ENTRY FOUR
I struggled around men I found attractive, but usually, the interest was not mutual, whether they were attracted to women exclusively, or I was not the type of man that they were looking for. Seeing my two friends easily attract men bothered my ego. Moreover, seeing people who did very little and still received interest from someone they found appealing filled me with envy. I was always assured that I was handsome and that I would be the first out of my trio to get married, but I was the only one out of the three that couldn't seem to attract a suitor.
There were times when I would act like my friends, just to see if I would have a better success rate in social settings, but this did not help me. I've seen plenty of men who were same-sex attracted do this, and even become the ringleader of the way the friend circle acted in public. I couldn't tune out my rules regarding how much I was willing to do, without intersecting between what would get me closer to my goal and creating a new goal, such as just being wild.

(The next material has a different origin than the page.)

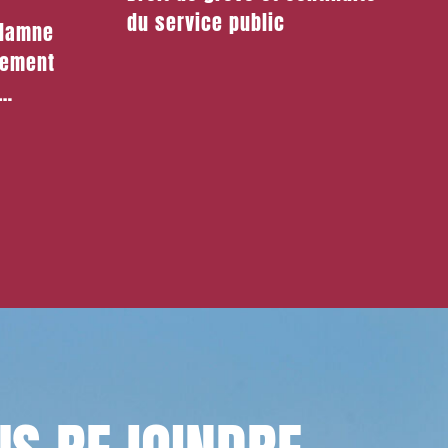
du service public
ndamne
nement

To me, being wild created a record of the person who was doing it, and it made them less trustworthy as a partner. I wasn't the only one who thought this, as this is part of the reason why people have a hard time with the thought of marriage, aside from other things. I figured, if I want a less wild partner, I'd have to also be a less wild person. Being around so many wild peers though, it was easier to ponder if I would die single, if I would have to live the rest of my life feeling out of control and lost. I felt like I was stuck in the middle of the ocean, in the middle of the night.
Hoping someone would save me but feeling as if I had already drowned and drifted into the abyss. With that in mind, I figured, I might as well see what the rave was about; why everyone seemed to put so much effort in having sex. I suffered through several attempts to experience the enjoyment my friends seemed to have from the experiences, but the enjoyment was not mutual. I left those experiences feeling emptier than before. I would have to stop being myself to enjoy those hollow participations, and I couldn't allow that, despite how tempting.
After that, I went for a small period looking for a new guy to learn about and soon met one I found very interesting. Although not as interesting as the boy I met in college, this new boy, nonetheless, was unique. He had optimism and determination about himself, someone who enjoyed expressing his thoughts and feelings in creative ways. He seemed to be hopeful and full of charisma, and it gave me hope. We built a flirtatious relationship for a few months until we decided to treat each other as exclusive till we went on our first date.
Given that he lived in a different city, and at the time, I didn't like traveling on my own for long periods of time, I decided to wait to meet him, until he came down here. It seemed as if we wanted the same things, but once again, I believe that I wanted a serious relationship and he wanted to explore his sexuality more. My determination to see if we were compatible enough to accept each other as romantic partners was overwhelming. He understood the responsibility it could require, and so the connection we had started to crumble.
I tried to salvage the relationship the best I could, but he already trusted his doubt more than me. This failure was the hardest one to get over because I was punished for wanting it to be taken seriously. It told me that I was not worth taking seriously; that I was only worth getting to know from a shallow and invulnerable perspective. Leaving this relationship, I didn't stop looking for a relationship that would work, but I did lose a desire to take care of myself. I began to over-fixate on my weight, my style, my desires, my personality, and my existence. I felt all of it needed to change for someone to see me and want me.
I was experimenting with occult practices, playing with manifestations, astral projection, potions, and spell casting, and even got to a point where I thought I could talk to a spiritual guide that would teach me how to get what I wanted. Although I still believed that Jesus was my savior and that he loves me, I began to question what exactly that meant. My friend and I eventually moved to another living agreement, and things seemed to go in our favor. I had a job that seemed promising, she had a job that seemed promising, and there seemed to be hope for a future.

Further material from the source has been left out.